Dr. Ashley Bernotas: Yeah. It fires back at us. The menopause transition is one of the hardest things that women go through, and I think that it needs to be talked about a lot more. And I could also talk about that for days, but I would say that it's the time in their life when it doesn't budge. They can exercise, they can do all these things. And finally, these medications do come in and allow them to continue exercising and eating healthy, but actually losing the weight and seeing results that they want.
Host: And 18-year-old me is not, you know, me today. That's 10 years ago, I'm not the same person. But I think, again, it's the reality of it and there's the reasonable side, and then there's the irrational side that sometimes can't process all of that. You said that we need to change decades of thinking when it comes to treating chronic disease and obesity with short term solutions. Again, what are we doing wrong and what do we need to change and do better?

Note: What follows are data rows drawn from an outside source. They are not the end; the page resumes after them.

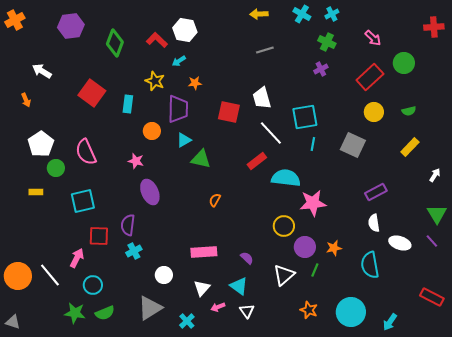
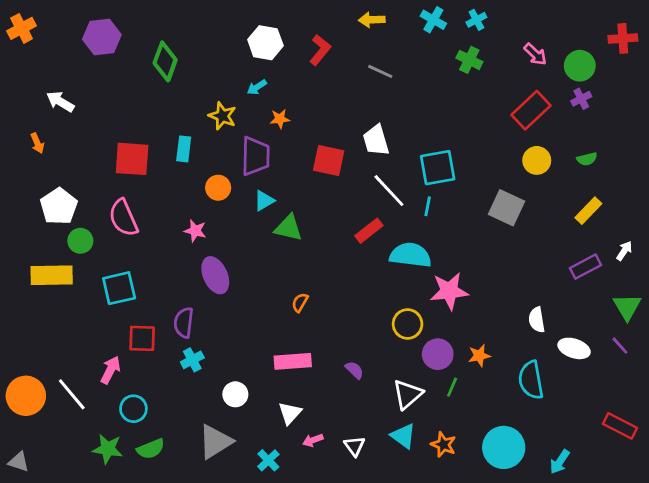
red L-shape: (157, 40) -> (320, 50), moved, turned 85
gray line: (265, 50) -> (380, 71), turned 42
green circle: (404, 63) -> (580, 66), moved
purple cross: (321, 69) -> (581, 99), moved
red square: (92, 93) -> (132, 159), moved, turned -32
cyan line: (313, 144) -> (428, 206), moved
yellow rectangle: (36, 192) -> (52, 275), size x2.0
purple rectangle: (376, 192) -> (586, 267), moved
orange semicircle: (215, 200) -> (300, 302), moved
cyan triangle: (239, 286) -> (403, 436), moved

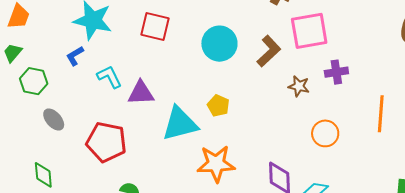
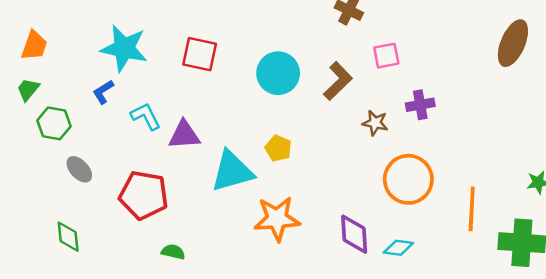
pink square: (309, 31) -> (386, 56), size x0.6
orange line: (381, 114) -> (472, 209), moved
orange circle: (325, 133) -> (408, 179), size x1.5

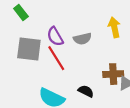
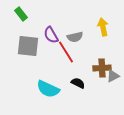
red line: (56, 58) -> (66, 52), moved

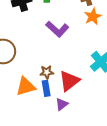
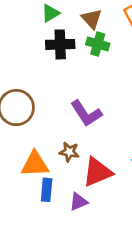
purple L-shape: (57, 29) -> (86, 113), moved
blue rectangle: (46, 88) -> (47, 190), moved

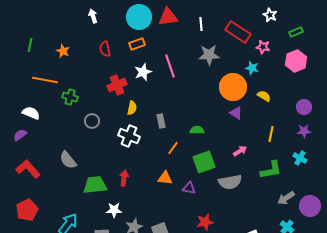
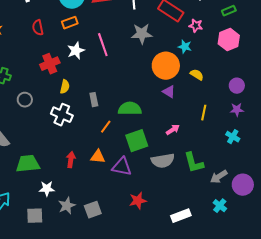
green semicircle: (197, 130) -> (130, 109), size x1.6
green L-shape: (271, 170) -> (194, 163), moved, turned 85
red arrow: (124, 178) -> (71, 160), moved
purple triangle: (189, 188) -> (122, 167), size x1.5

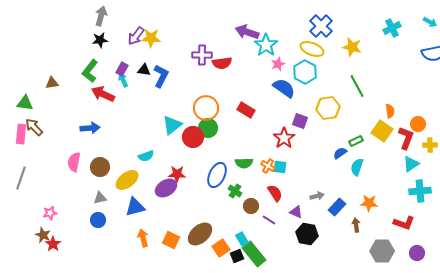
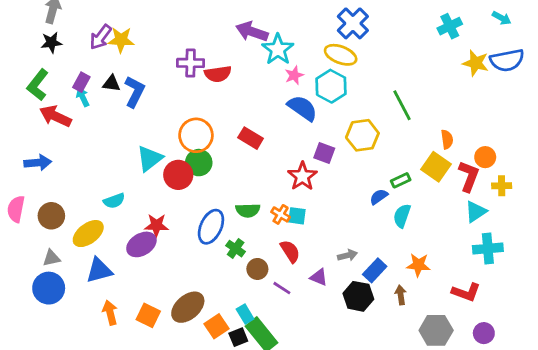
yellow star: (352, 47) -> (476, 63), moved
blue circle: (98, 220) -> (49, 288), size x1.5
black hexagon: (307, 234) -> (358, 296), moved

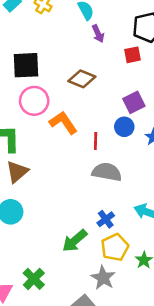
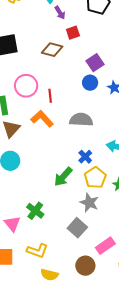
red square: (132, 55) -> (73, 33), moved
pink circle: (34, 101) -> (26, 86), moved
orange L-shape: (63, 123) -> (42, 119), moved
red line: (96, 141) -> (50, 96), moved

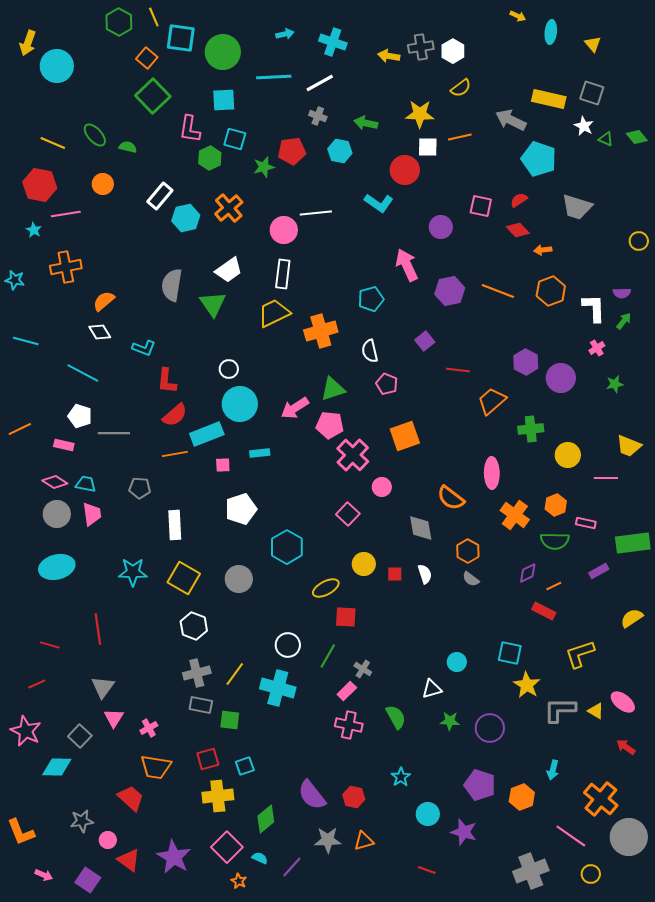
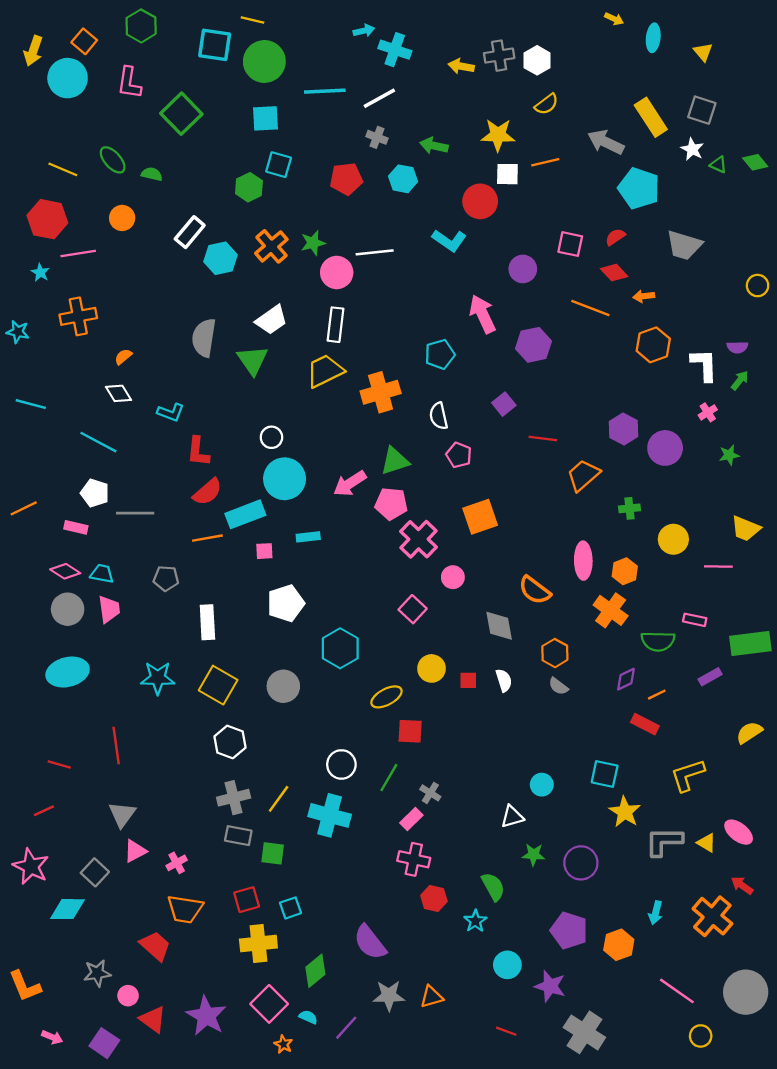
yellow line: (154, 17) -> (253, 20), moved, turned -54
cyan arrow: (285, 34) -> (364, 31), moved
orange square: (147, 58) -> (84, 41), moved
yellow rectangle: (549, 99) -> (651, 117), turned 44
pink L-shape: (190, 129) -> (129, 83), moved
green star: (264, 167) -> (313, 243), moved
orange line: (498, 291) -> (590, 308), moved
orange semicircle: (104, 301) -> (123, 357), size x0.7
green cross: (531, 429) -> (630, 508), size x0.7
orange hexagon: (556, 505) -> (625, 571), moved
green semicircle: (396, 717) -> (493, 887), moved
pink triangle: (114, 718) -> (135, 851), turned 30
red hexagon: (354, 797) -> (434, 898), moved
orange cross: (601, 799) -> (712, 916), moved
gray cross: (531, 871) -> (584, 1032), moved, turned -36

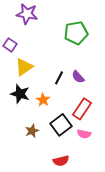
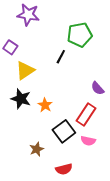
purple semicircle: (78, 77) -> (98, 88), moved
black line: (59, 78) -> (61, 57), moved
brown star: (32, 131) -> (37, 149), moved

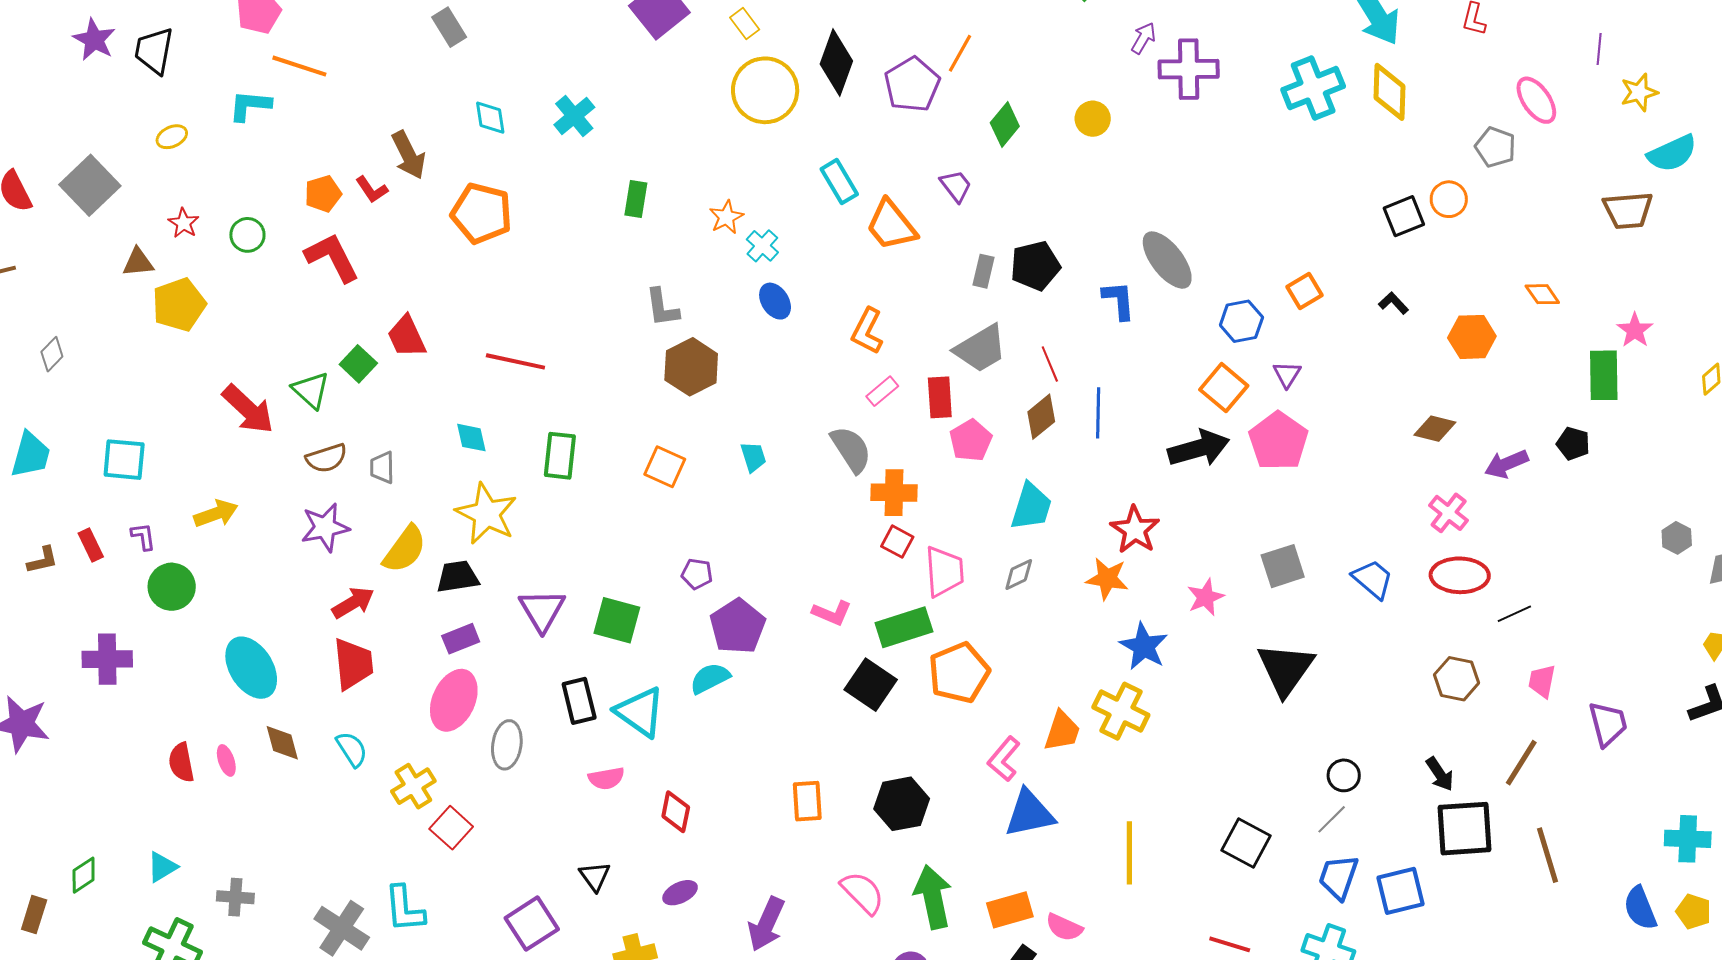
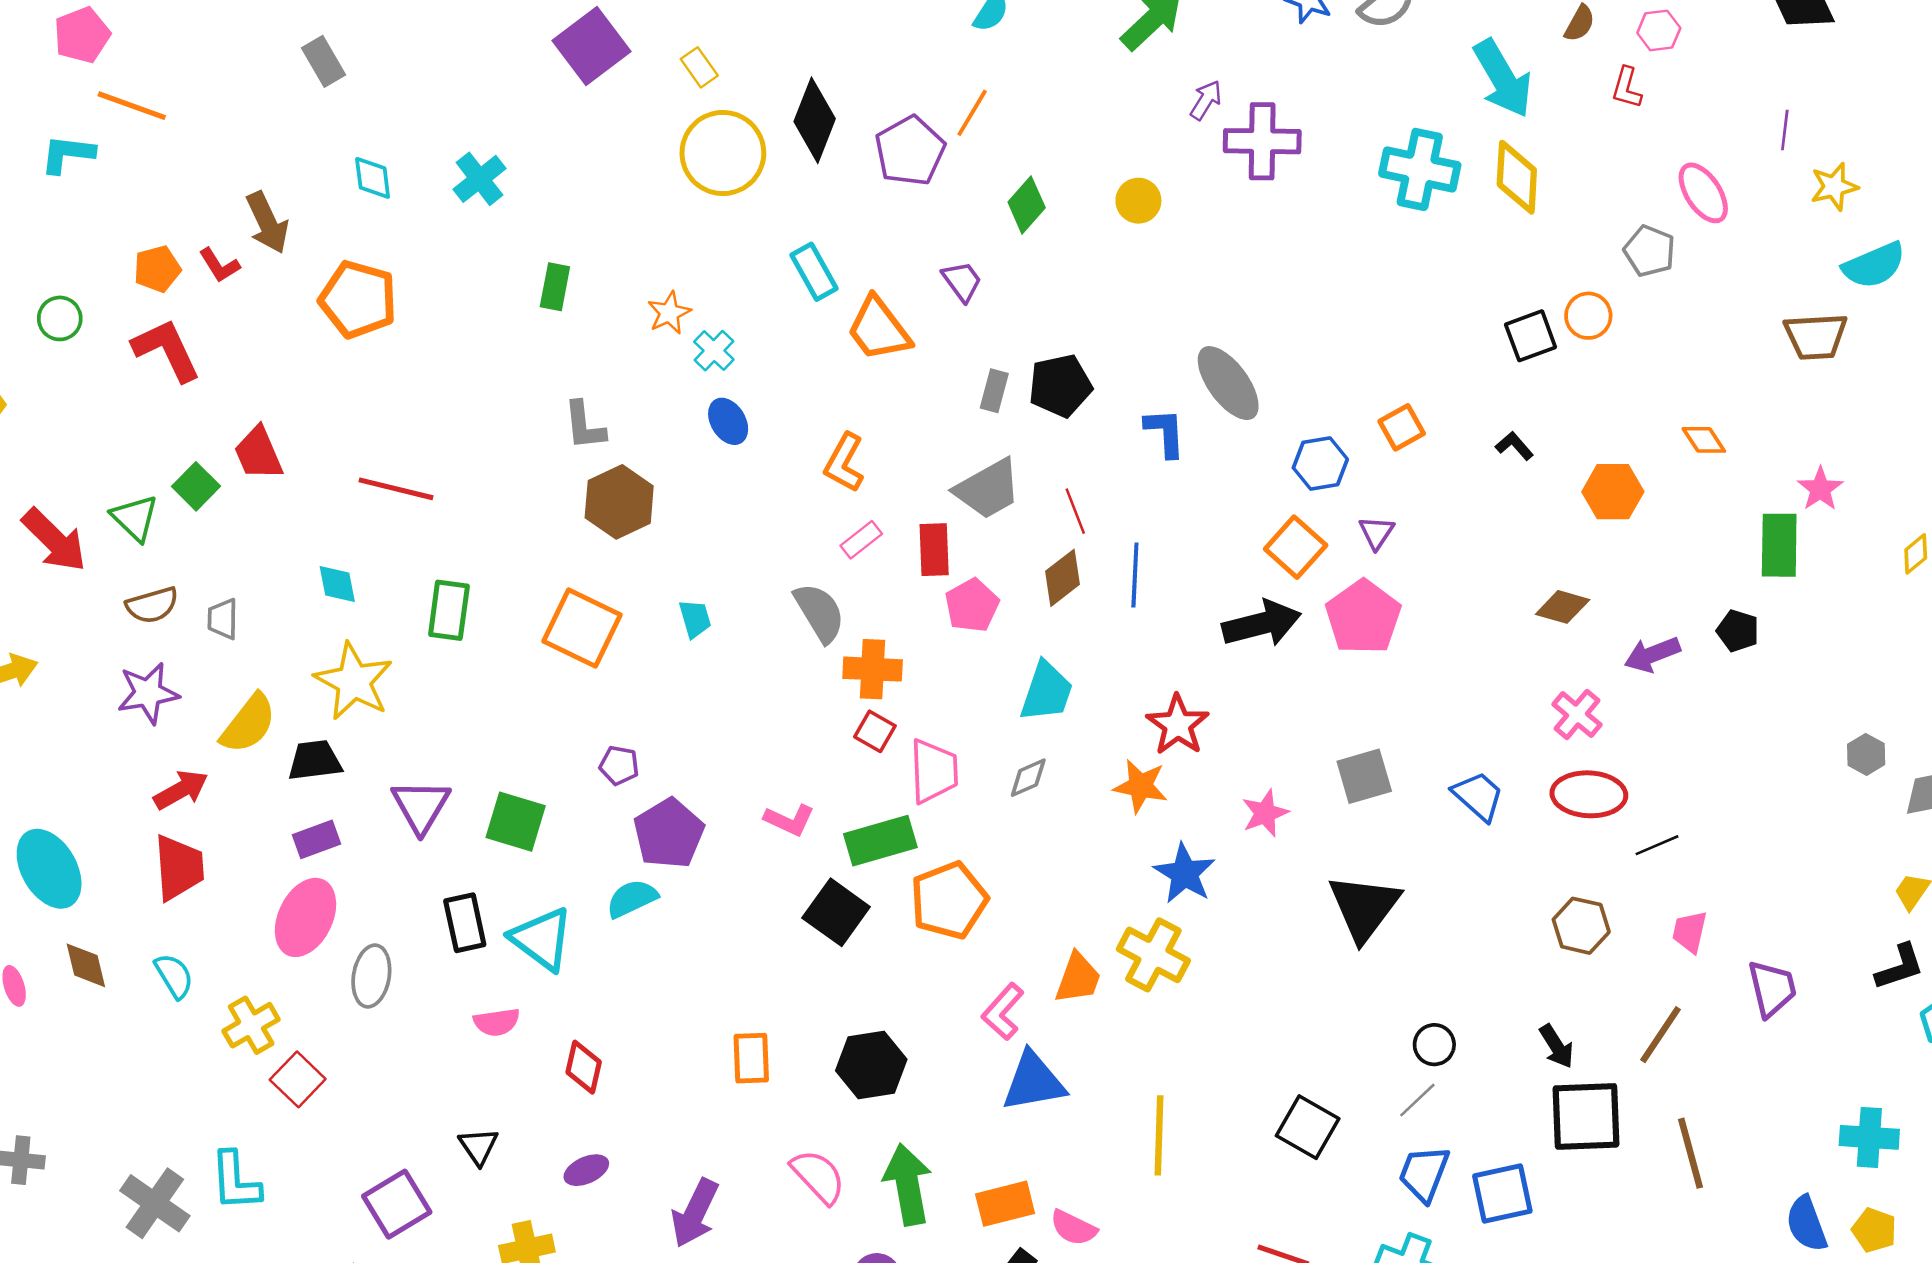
cyan cross: (1313, 88) -> (1420, 169), turned 32
orange square: (665, 467) -> (582, 628), size x1.5

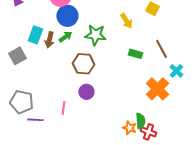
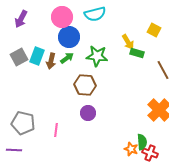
green rectangle: (135, 54) -> (137, 53), moved
gray square: (17, 56) -> (19, 57), moved
pink line: (63, 108) -> (56, 130), moved
purple line: (35, 120) -> (14, 150), moved

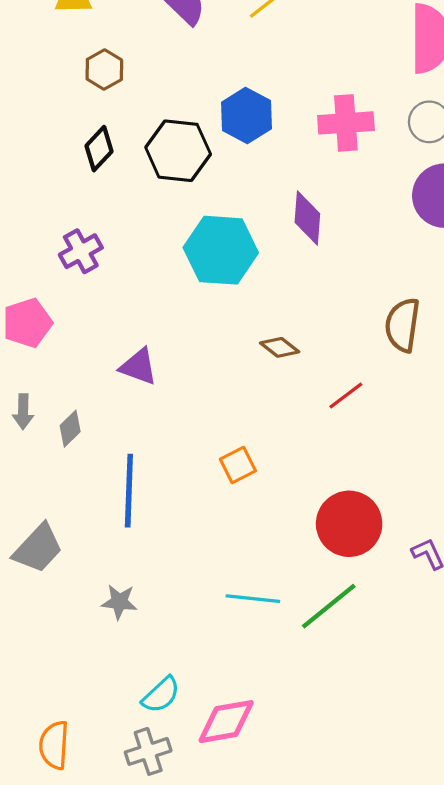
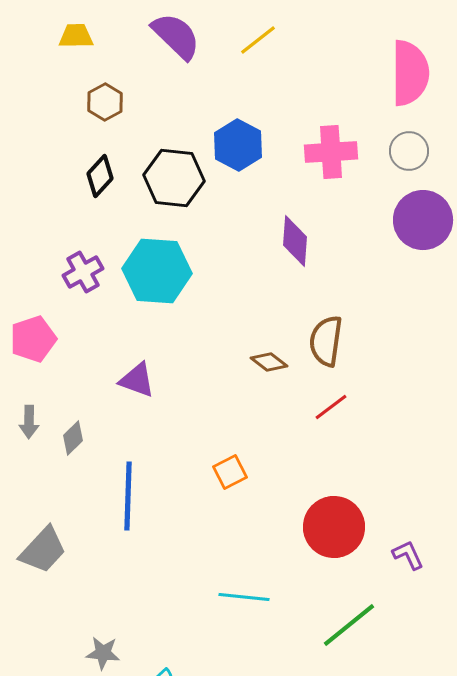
cyan hexagon: (221, 250) -> (157, 271), moved
brown semicircle: (403, 325) -> (326, 341), moved
gray star: (119, 602) -> (103, 653), moved
green line: (329, 606) -> (349, 625), moved

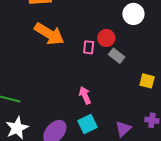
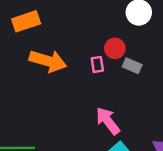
pink arrow: (85, 95) -> (108, 121), size x1.4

Dr. Ashley Bernotas: So, as I said, it's a chronic disease. It doesn't respond to short term solutions. These fad diets that we've been dealing with since I would say like the '80s, you know?
Host: Oh gosh.
Dr. Ashley Bernotas: The Jazzercise.
Host: The Cabbage diet.
Dr. Ashley Bernotas: The Zone Diet, the Nutrisystem, the Weight Watchers. You know, all of these diets are not going to solve our problem. Sure, they can guide you, but it needs to be something that fits into your life. And if it is too unrealistic, if you are eating what I call astronaut food, you know, if you're eating these like freeze dried meals, you know...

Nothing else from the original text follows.